THE GAMBLER'S FALLACY

  • “Don’t throw good money after bad” is an idiom that reminds gamblers to cut their losses when their luck turns sour so they don’t fall victim to the dreaded “one more hand” mindset. This concept applies beyond the blackjack table.
  • “Engaging in speculative investments or chasing losses in the hope of recouping money lost is a behavioral trap known as the gambler’s fallacy.”
  • “Frugal individuals may be drawn into risky financial decisions under the illusion that past losses increase the likelihood of future gains.
  • Advocate and Adopt a rational and diversified investment approach.

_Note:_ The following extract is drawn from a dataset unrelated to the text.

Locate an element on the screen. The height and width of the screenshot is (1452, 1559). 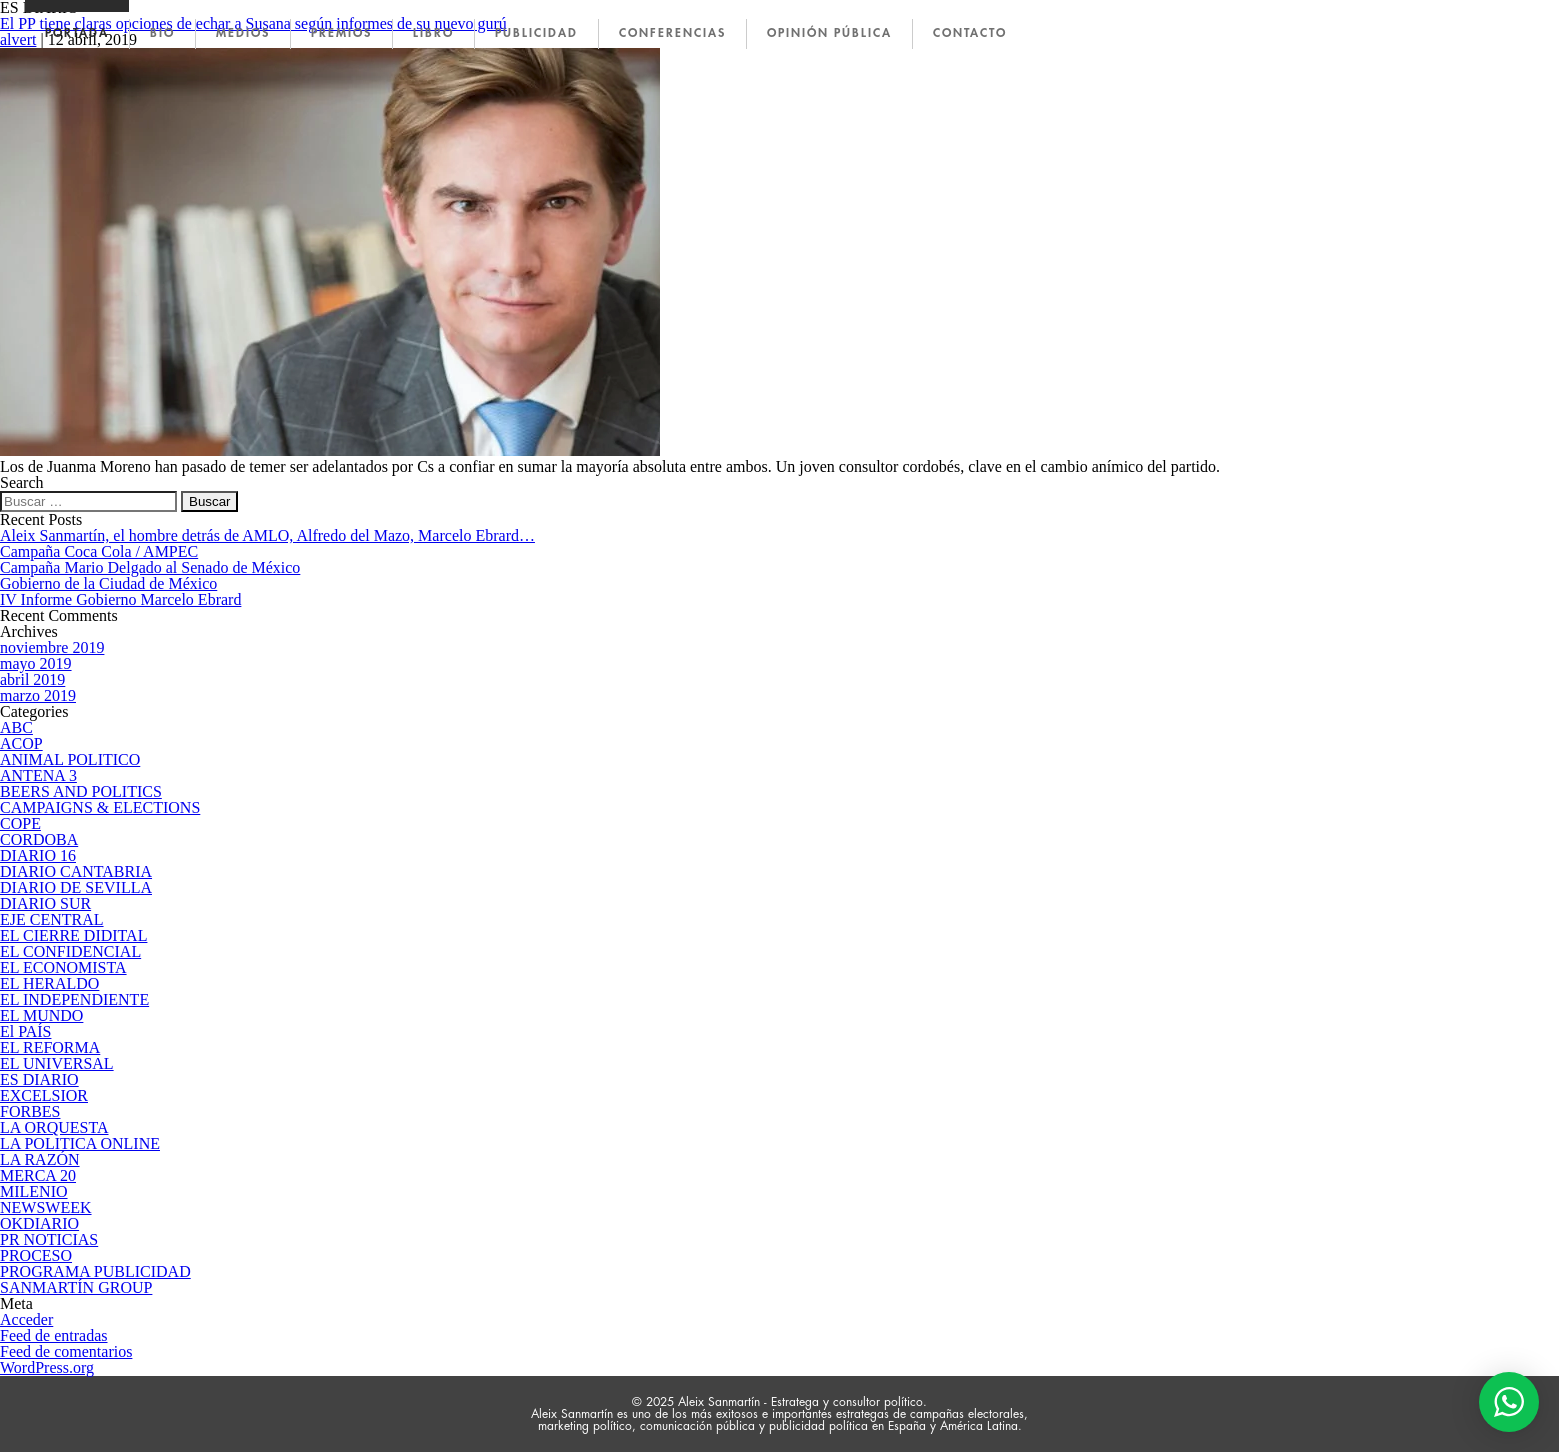 WordPress.org is located at coordinates (47, 1367).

FEAR OF MISSING OUT: Trading Markets Increasingly Play the proven game of entrapment called FOMC - Fear of Missing Out

SOCIAL COMPARISON SYNDROME

  • Even the most pennywise spenders have neighbors, friends and social media accounts — and the pressure to keep up with the Joneses can be too much even for them to resist.
  • “Frugal individuals may fall prey to the subtle trap of social comparison, feeling pressured to match the spending habits of peers or societal expectations.”.
  • “It’s important to stay true to individual financial goals and values, resisting the urge to conform to external pressures.”

PEER PRESSURE: Corporate Marketing 101 is Creating the Pressure of "Keeping Up With the Jones" or

being the "In person with the latest thing, fashion or status symbol.

SAVING MONEY WITHOUT SAVING IT

  • it is essential to remember that frugal spending is only one piece of the personal finance puzzle.
  • Penny-pinching won’t pay off in the long run if an obsession with saving money comes at the expense of saving for the future.
  • “Even those who meticulously manage day-to-day expenses may neglect long-term financial planning, especially when it comes to retirement contributions.”
  • “Consider the long-term impact of not maximizing retirement savings, especially the power of compound interest over time.”

FALSE SPENDING ENTICEMENTS: Saving is of no value in todays inflationary world unless you both understand and take full advantage of Compound Interest versus corporate spending enticements!